Slingshot
or how one word makes space infinite
2/24/20254 min read
I woke up in a strange room. It took me a few seconds to remember I had crashed at a friend’s place after our party. I got up, got my things ready for the trip back home, which would take about four hours, and left the apartment right after washing the dishes from the previous night, the least I could do to thank them for the hospitality.
It was about ten in the morning by then, so I got in my car and placed the key in the ignition, but instead of starting it, I just sat there, somewhat stunned by the brightness of the morning. After a couple of minutes of mild absence, I took my phone and started looking for a good place to have breakfast before driving away. As I browsed, a notification pushed into the screen of my device: D sent you a message, it stated plainly.
The f* is D? I wondered, politely, in my head. I opened the dating app and saw her picture.
It had to be some kind of miracle, or destiny, or simply the realization of something far beyond my understanding. Based on how the 3-day trip had gone from worse to okay, I like to think some hidden potential was becoming a reality, but I had no time to think about such things right then and there.
I told her I was looking for some place to have breakfast, she replied she’d like to eat; I said let’s go, she asked me to come get her. So, I went. The distance to her house was about 15 kilometers, but the space between us had reduced dramatically.
After picking her up, we went to a nice old restaurant downtown, ate, talked, and drank a lot of coffee. The space that separated us kept getting smaller as our gravitational pull forced us into an ever-closer orbit.
We went for a walk, kept talking, sharing thoughts on many random things, from dancing to sustainable crops, to life in the city. I knew by then that I wanted her, that the space left between made me itchy, uncomfortable.
But I controlled myself, of course; one does not just jump the gun when things are going well. So, I kept my cool, and she did the same, and we went for a drink to continue our impromptu date.
My best guess is that, by then, it was about three in the afternoon, and she finally said we should go to her place, which was really the only option since mine was about 300 kilometers from there. So, we drove there.
D’s place was a loop. That was the first thing I noticed, and it blew my mind. Now, when I say a loop, I mean exactly that: the hall connects to the bedroom, which connects to the living room, which connects to the dining room, which connects to the kitchen, which connects to the hall.
A loop.
We talked a bit about it, but what I wanted was to close the gap. She wanted the same, and subtly, gently, our hands reached out. I stroked her hair, her forehead, her arm. She slid her fingers between mine, and moved closer until she lay in my arms.
This was the moment our orbits locked onto each other, and passion took over. It was a glorious affair, and for the first time in very, very long, I felt free to love someone without any hesitation. We were together then, the space a negligible consideration.
Afterward, we lay for hours, talking, laughing, sharing deep secrets like people in love, until it got dark, and we got hungry.
We went for dinner, I drove her back home, and then I finally began my drive back.
It was about 11 at night, and before we said goodbye, she told me I could call her if I felt like falling asleep while driving. I said I’d be fine, but I’d take her up on that if needed.
Perhaps my first mistake was not calling.
The 4-hour drive back to my place turned into a 3-hour trip. I was euphoric. I parked outside of my apartment building, and texted her that I was home. She didn’t reply, of course; she was fast asleep. I didn’t want to think about it, but the space between us had already started expanding.
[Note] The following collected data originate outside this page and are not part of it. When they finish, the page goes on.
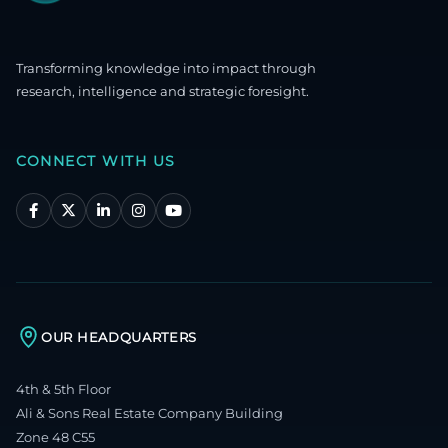
Transforming knowledge into impact through
research, intelligence and strategic foresight.
CONNECT WITH US
OUR HEADQUARTERS
4th & 5th Floor
Ali & Sons Real Estate Company Building
Zone 48 C55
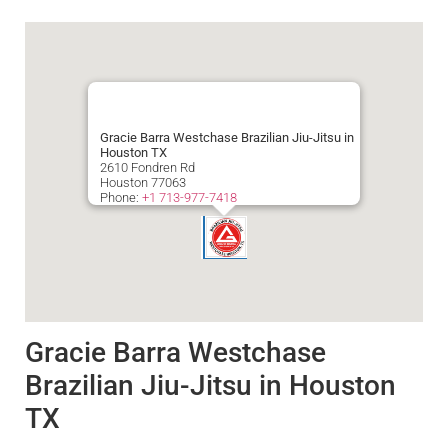
Gracie Barra Westchase Brazilian Jiu-Jitsu in
Houston TX
2610 Fondren Rd
Houston
77063
Phone:
+1 713-977-7418
Gracie Barra Westchase
Brazilian Jiu-Jitsu in Houston
TX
During the following days, I texted her a few times, trying not to overstep; I had to give her space, although the fact that she never started the conversation was definitely a sign of something I refused to acknowledge.
It was until the following Tuesday when I sent her a voice message where I told her I’d like to go see her. It took me about one hour to muster enough courage to do it, so of course, the time between my proposal and her reply seemed never ending.
But she did eventually respond, and the space that had been expanding until that moment suddenly appeared insignificant in comparison to the infinity that tore me away from her, because when someone says No, space becomes infinite, and there’s not much that can be done about it.
I sat with the phone in my hands, stunned as I had been almost a week before. For a few minutes it was as if a loop had closed, and I would be forced to repeat it in my head over and over, until I could make something of it.
However, I refused to because, well, why would I do that to myself? I thanked her for being straightforward, deleted our conversation, and went to bed. It’s not like I could just move on, but what else was I to do?
It’s been a couple of months now, and I have yet to understand how space can contract and expand so quickly between two people. I’ve thought of going back to the city, call her, and ask her out, but I’m not sure my light is fast enough to ever reach her again.